Esta é a maneira pela qual Paulo e Judas falam sobre a vida eterna (Rm 2:7,
5:21, 6:22, 23; Gl 6:8; 1 Tm 1:16, 6:12, 19; Tt 1:2, 3:7; Jd 21). Nesse sentido
futuro, a vida eterna é vista como um ambiente de vida espiritual, onde tudo é
luz, amor e justiça, e onde a comunhão com o Pai e o Filho é desfrutada em sua
plenitude. Portanto, o primeiro aspecto tem a ver com a vida que habita em
nós, e o segundo é a vida na qual um dia iremos habitar.

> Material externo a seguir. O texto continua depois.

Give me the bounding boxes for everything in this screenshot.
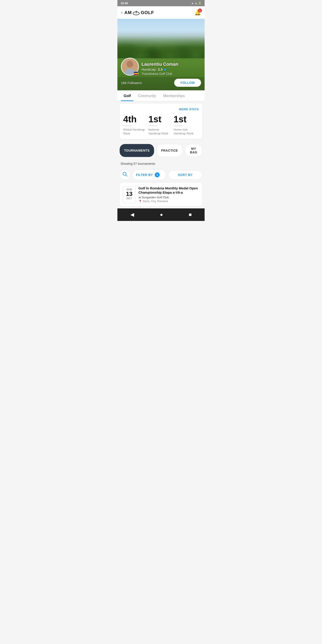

Usamos a palavra “vida” nessas duas
maneiras em nossa linguagem no dia a dia. Podemos falar de uma planta, um
animal ou um ser humano como tendo vida neles. Mas também falamos da vida como
um elemento ou esfera em que uma pessoa pode habitar – por exemplo, “vida no
campo”, “vida na cidade”, “vida na assembleia” etc. Assim, podemos desfrutar a
vida eterna agora pelo Espírito, mas então habitaremos nessa esfera da vida em
seu sentido mais pleno quando formos glorificados. Esses dois aspectos da vida
foram ilustrados em um mergulhador do fundo do mar. Ele trabalha debaixo d’água,
mas respira ar por meio de um tubo, o que o mantém vivo. É como o crente que
possui a possessão presente da vida eterna. Vivendo neste mundo, vivemos, nos
movemos e temos nosso ser em um elemento ao qual não somos naturalmente
adequados, pois pertencemos à nova criação e somos pessoas celestiais. Assim,
não somos do mundo, mas somos sustentados pelo nosso “tubo” da comunhão com o
Pai e o Filho enquanto estamos no mundo. Quando o trabalho do mergulhador é
concluído, sai da água para o elemento que lhe é
natural e, retirando o capacete e o traje de mergulho, respira o ar sem esse
aparelho. Da mesma forma, quando nosso trabalho for completado aqui na Terra e formos
levados para casa no céu, estaremos na esfera da vida eterna para a qual
estaremos perfeitamente adequados.
Portanto, ao
afirmar que o que temos em Cristo é “em esperança da vida eterna2”,
Paulo está indicando que nosso destino não é apenas ser glorificado, mas ser
encontrado como tal em plena comunhão com o Pai e o Filho no céu – que é a
essência dessa vida. Isso é algo que Deus “prometeu antes dos tempos dos
séculos”. Isso mostra que a vida eterna estava nos pensamentos de Deus
antes de Ele criar o mundo. Parece que a comunhão das Pessoas divinas na
eternidade passada era tão doce e preciosa que Deus queria que outros
experimentassem esse gozo também. Então, Ele prometeu que, no “tempo
próprio” (AIBB) (tempos Cristãos),
quando feita a expiação e o Espírito Santo concedido, os crentes no Senhor
Jesus Cristo teriam essa oportunidade (1 Jo 1:3).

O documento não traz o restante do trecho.